The Hockey Centre is one of the oldest specialist hockey equipment shops in the country.
Now based in Woking, in Surrey, it was set up over 30 years ago as Bablock Sports, the retail arm for the brand Mercian.
As the brand grew it had to separate from a retail environment and The Hockey Centre was born as a multi-brand hockey specialist catering for the hockey population in the SouthEast of England.
At the time there were very few hockey retailers, a lot of carbooting sales. The Hockey Centre also had a mobile shop in the form of a double decker bus and went around all the hockey festivals, taking product out to the players.
Shop manager Ted Warren (pictured) said: “Over thirty years the business has seen many changes, recessions, the advent of mail order and then the internet.
“But over the last three years, the change in focus has been a more visible digital presence with a high-quality e-commerce platform, an increased stock position in store and an improved retail environment to service the high level of foot traffic that we have and finally an extensive staff training programme to give out the best level of information possible to the consumer.”
They believe that building and maintaining strong links with with local hockey clubs is essential to their success.
Warren said: “It is an area of business that we will be focussing on in the coming year. Our relationship with local clubs is very important to us. Offering club-specific deals, making club clothing agreements and then making those club members feel welcome and part of a Hockey Centre community. We have a great level of foot traffic but we have not promoted the business in a targeted way to some local clubs and their members. So we will be making agreements with clubs that benefit them and their members.”
But they also have to battle a problem that is common to many high street retailers today, parking and the internet.

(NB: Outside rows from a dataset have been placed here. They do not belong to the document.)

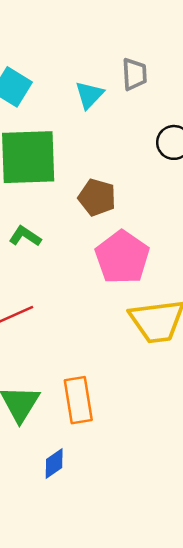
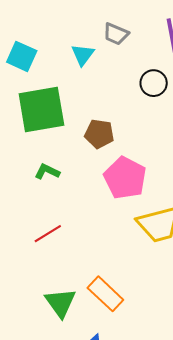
gray trapezoid: (134, 74) -> (116, 34), turned 124
orange rectangle: (78, 400) -> (105, 294), turned -30

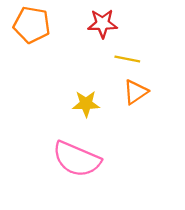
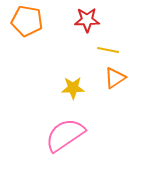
pink semicircle: (77, 159) -> (65, 135), turned 123

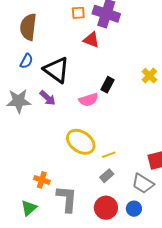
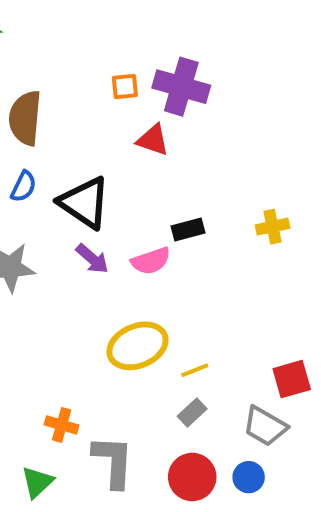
yellow cross: (149, 76) -> (273, 227), moved, turned 35
black rectangle: (107, 85) -> (188, 229), turned 49
purple arrow: (48, 98) -> (92, 259), moved
yellow ellipse: (81, 142) -> (138, 346), turned -56

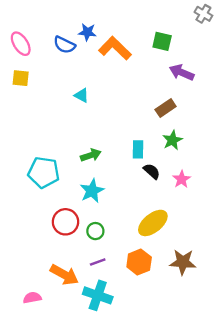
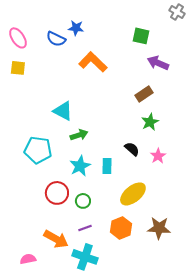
orange L-shape: (115, 48) -> (93, 62), moved
cyan triangle: (82, 95) -> (63, 111), moved, size x1.5
cyan rectangle: (138, 149) -> (107, 166), moved

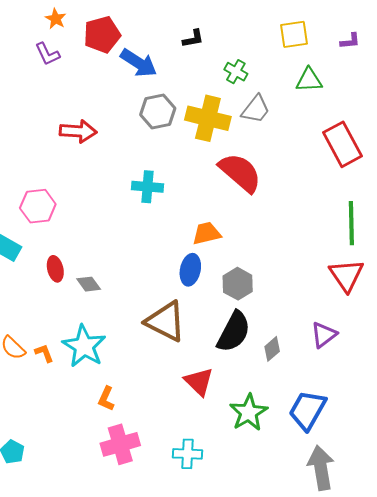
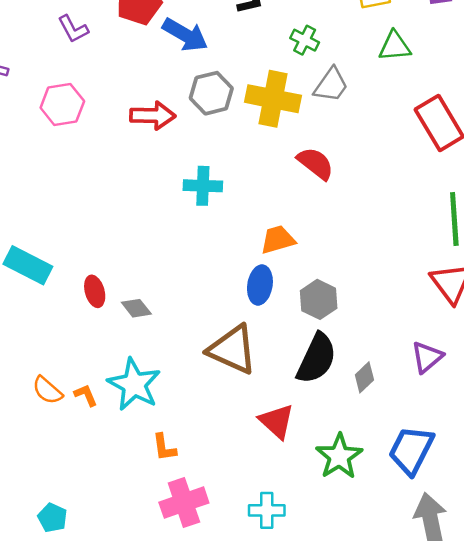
red arrow: (78, 131) -> (153, 116), moved
red semicircle: (240, 173) -> (315, 163), size x0.7
pink hexagon: (38, 206) -> (62, 105), moved
orange L-shape: (106, 399) -> (164, 447), turned -30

Warren added: “Parking for our retail customers is a constant challenge, as our business grows we constantly struggle to have enough parking for the increasing number of customers, but we have altered the front of the business to try and address that. The internet is also a challenge, to stay on top of digital trends so that we appear near the top of search rankings and maximise, platforms like Facebook and Google constantly change how they analyse retailers and so we have to stay on top of those changes. Fortunately, we have some partners within the business who are experts in that field and are driving that side forwards.”

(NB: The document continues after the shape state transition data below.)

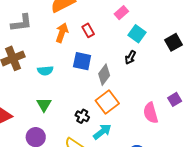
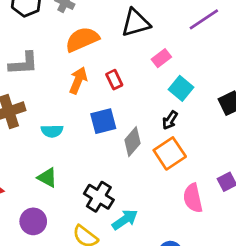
blue square: (82, 61) -> (103, 121), turned -30
orange square: (107, 102) -> (170, 153), moved
green triangle: (44, 105) -> (47, 178), turned -35
black cross: (82, 116) -> (99, 197), size x1.5

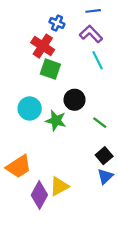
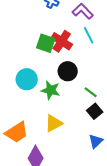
red cross: (43, 46) -> (62, 41), moved
black square: (104, 156) -> (95, 111), moved
yellow triangle: (59, 186) -> (54, 123), moved

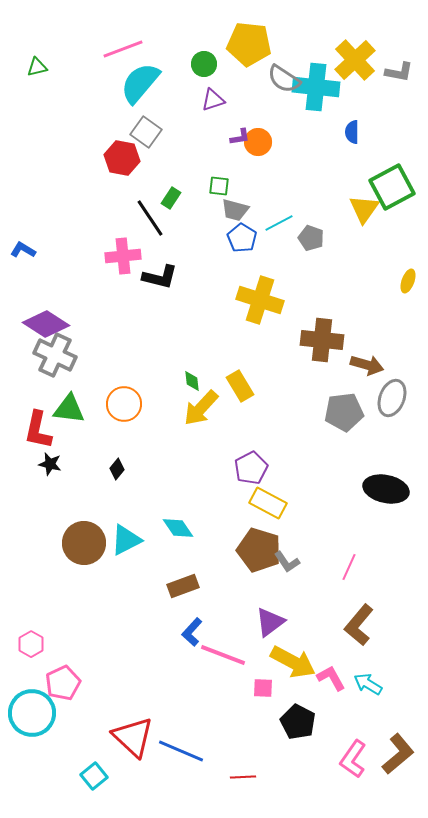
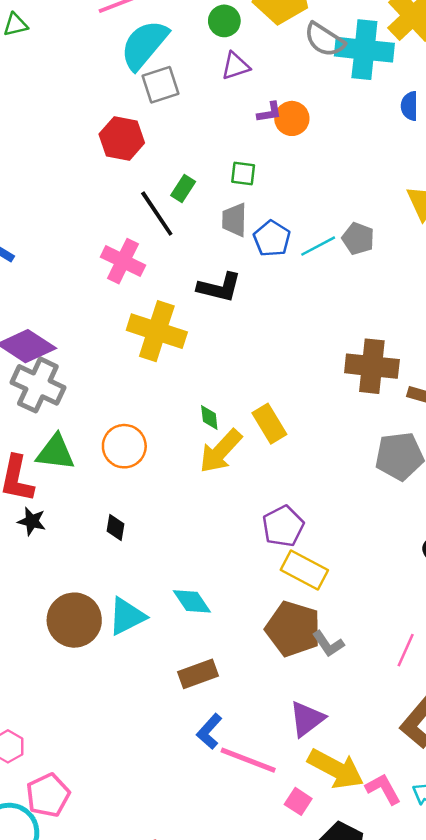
gray square: (146, 132) -> (161, 85), moved, turned 36
gray trapezoid: (235, 210) -> (234, 220), moved, turned 76
cyan line: (279, 223) -> (318, 246), moved
pink cross: (123, 256) -> (123, 261), turned 32
black L-shape: (160, 277) -> (219, 287), moved
yellow cross: (260, 300) -> (157, 331), moved
black diamond: (117, 469) -> (116, 527), turned -30
pink square: (263, 688) -> (298, 801), turned 30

And The Hockey Centre keeps a close eye on the marketplace when they select new products. They want to be able to give their customers what they want, when they want it.
Warren said: “We have to be aware of the brands that exist in the market, looking at international tournaments to spot what the top athletes are using across the world. We also look at competitor offerings to see what else is around and monitor three or four social media platforms to see what is hot and on the way up and what is going the other way.
“There are then also the niche brands where a player or coach may do something with a brand at a local club or school, promoting it more than usual and directing players in store for those products. We need to understand and service that demand.”
Tommy Alexander, a hockey expert at the store, also keeps his eye on what trends may be coming up in the game.
He said: “There will be new stick bends and head shapes from a number of brands. Triple core technology has now proven itself and will also be in some sticks as it enhances stiffness and therefore potential hitting power. More players are using right and left hand gloves so we will see some of those come into stock and also some new shell shapes in shinguards.”
The Hockey Centre attempts to stay ahead of the competition by focusing on three key areas. They make sure they have a good level of stock for as much of the season as possible, working as closely with brands as possible to place good stock orders and then top-up regularly.
They are training their staff to have a high-level of knowledge about all the products so that they can advise customers as well as possible, in-store, on the phone and online.
And finally, they promote the business on social media, increasing awareness of what they do and creating the maximum number of opportunities to sell. But they also offer innovative services to their customers.
Alexander added: “We have an in-store area called Goalie Gear where clubs, schools or just individuals can book an appointment to come in, discuss the complicated world of goalkeeping with an expert and buy from a full range of kit, available there and then. We believe it is one of only two or three similar services in the whole country.”